Cell 1 – Setup

In [1]:
# 03_taxonomy_mapping.ipynb

import sys
from pathlib import Path

import numpy as np
import pandas as pd

PROJECT_ROOT = Path("..").resolve()
if str(PROJECT_ROOT) not in sys.path:
    sys.path.insert(0, str(PROJECT_ROOT))

from src.config import load_config
from src.data.loader import load_jobs
from src.taxonomy.mapping import load_onet, build_onet_embeddings, map_clusters_to_soc

cfg = load_config()

EMB_PATH = PROJECT_ROOT / "results" / "embeddings" / "jobs_embeddings.npy"
LABELS_PATH = PROJECT_ROOT / "results" / "clusters" / "kmeans_labels.npy"

EMB_PATH, LABELS_PATH


ModuleNotFoundError: No module named 'sentence_transformers'

Cell 2 – Load embeddings, labels, and jobs

In [None]:
embeddings = np.load(EMB_PATH)
labels = np.load(LABELS_PATH)
jobs = load_jobs()

embeddings.shape, labels.shape, jobs.shape


Cell 3 – Compute cluster centers

In [None]:
# ignore negative labels if you later use HDBSCAN
valid_mask = labels >= 0
X = embeddings[valid_mask]
y = labels[valid_mask]

n_clusters = len(np.unique(y))
print("Number of clusters:", n_clusters)

cluster_centers = np.zeros((n_clusters, embeddings.shape[1]), dtype=np.float32)
for c in range(n_clusters):
    cluster_centers[c] = X[y == c].mean(axis=0)

cluster_centers.shape


Cell 4 – Load O*NET and build its embeddings

In [None]:
onet_df = load_onet()
print("O*NET shape:", onet_df.shape)
onet_df.head()


In [None]:
onet_emb = build_onet_embeddings(onet_df)
onet_emb.shape


Cell 5 – Map clusters to SOC codes

In [None]:
mapping_df = map_clusters_to_soc(
    cluster_centers=cluster_centers,
    onet_df=onet_df,
    onet_emb=onet_emb,
)

mapping_df.head()


Cell 6 – Expand mapping for readability

In [None]:
rows = []
for _, row in mapping_df.iterrows():
    cid = row["cluster_id"]
    matches = row["soc_matches"]
    if not matches:
        rows.append({"cluster_id": cid, "soc_code": None, "similarity": None})
    else:
        for code, score in matches:
            rows.append({"cluster_id": cid, "soc_code": code, "similarity": score})
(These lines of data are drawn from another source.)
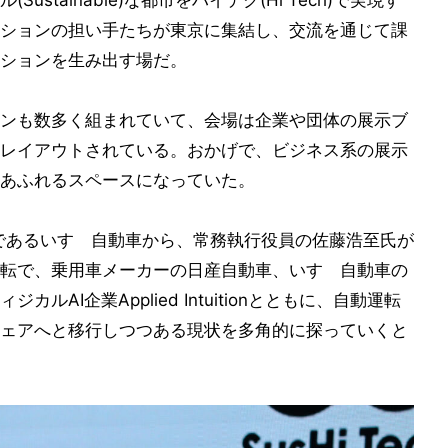
stainable)な都市をハイテク(Hi Tech)で実現す
ションの担い手たちが東京に集結し、交流を通じて課
ションを生み出す場だ。
ンも数多く組まれていて、会場は企業や団体の展示ブ
レイアウトされている。おかげで、ビジネス系の展示
あふれるスペースになっていた。
ーカーであるいすゞ自動車から、常務執行役員の佐藤浩至氏が
転で、乗用車メーカーの日産自動車、いすゞ自動車の
AI企業Applied Intuitionとともに、自動運転
ェアへと移行しつつある現状を多角的に探っていくと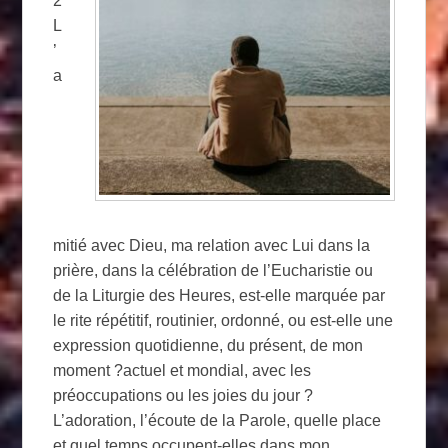
2
L
’
a
mitié avec Dieu, ma relation avec Lui dans la
prière, dans la célébration de l’Eucharistie ou
de la Liturgie des Heures, est-elle marquée par
le rite répétitif, routinier, ordonné, ou est-elle une
expression quotidienne, du présent, de mon
moment ?actuel et mondial, avec les
préoccupations ou les joies du jour ?
L’adoration, l’écoute de la Parole, quelle place
et quel temps occupent-elles dans mon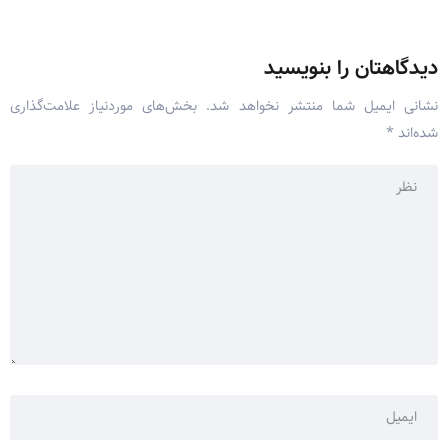
دیدگاهتان را بنویسید
نشانی ایمیل شما منتشر نخواهد شد.
بخش‌های موردنیاز علامت‌گذاری
شده‌اند
*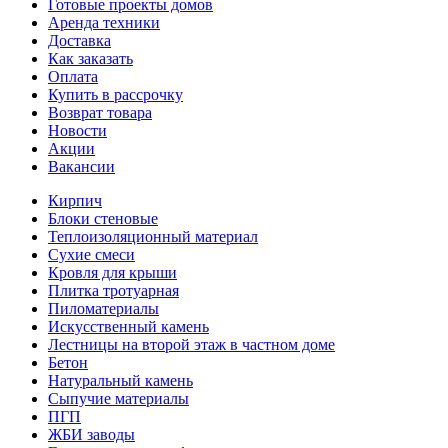
Готовые проекты домов
Аренда техники
Доставка
Как заказать
Оплата
Купить в рассрочку
Возврат товара
Новости
Акции
Вакансии
Кирпич
Блоки стеновые
Теплоизоляционный материал
Сухие смеси
Кровля для крыши
Плитка тротуарная
Пиломатериалы
Искусственный камень
Лестницы на второй этаж в частном доме
Бетон
Натуральный камень
Сыпучие материалы
ПГП
ЖБИ заводы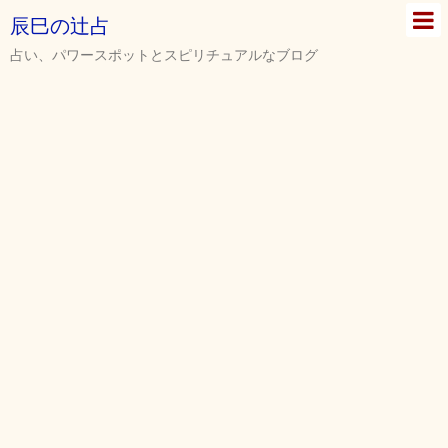
辰巳の辻占
占い、パワースポットとスピリチュアルなブログ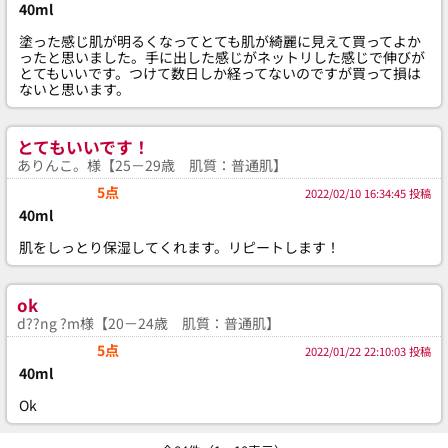
40ml
塗った感じ肌が明るくなってとても肌が綺麗に見えて買ってよか
ったと思いました。手に出した感じがネットリした感じで伸びが
とてもいいです。つけて数日しか経ってないのですが買って損は
ないと思います。
とてもいいです！
ありんこ。様【25－29歳 肌質：普通肌】
5点
2022/02/10 16:34:45 投稿
40ml
肌をしっとり保湿してくれます。リピートします！
ok
d??ng ?m様【20－24歳 肌質：普通肌】
5点
2022/01/22 22:10:03 投稿
40ml
Ok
mapping_long = pd.DataFrame(rows)
mapping_long.head()


Cell 7 – Join back to cluster examples

In [None]:
jobs_with_labels = jobs.copy()
jobs_with_labels["cluster"] = labels

# pick one cluster and see its mapped SOC codes + example jobs
cluster_id = 0  # choose any id
cluster_mapping = mapping_long[mapping_long["cluster_id"] == cluster_id]
cluster_mapping


In [None]:
jobs_with_labels[jobs_with_labels["cluster"] == cluster_id][
    [cfg["jobs"]["id_column"], "title", "company", cfg["jobs"]["text_column"]]
].head(5)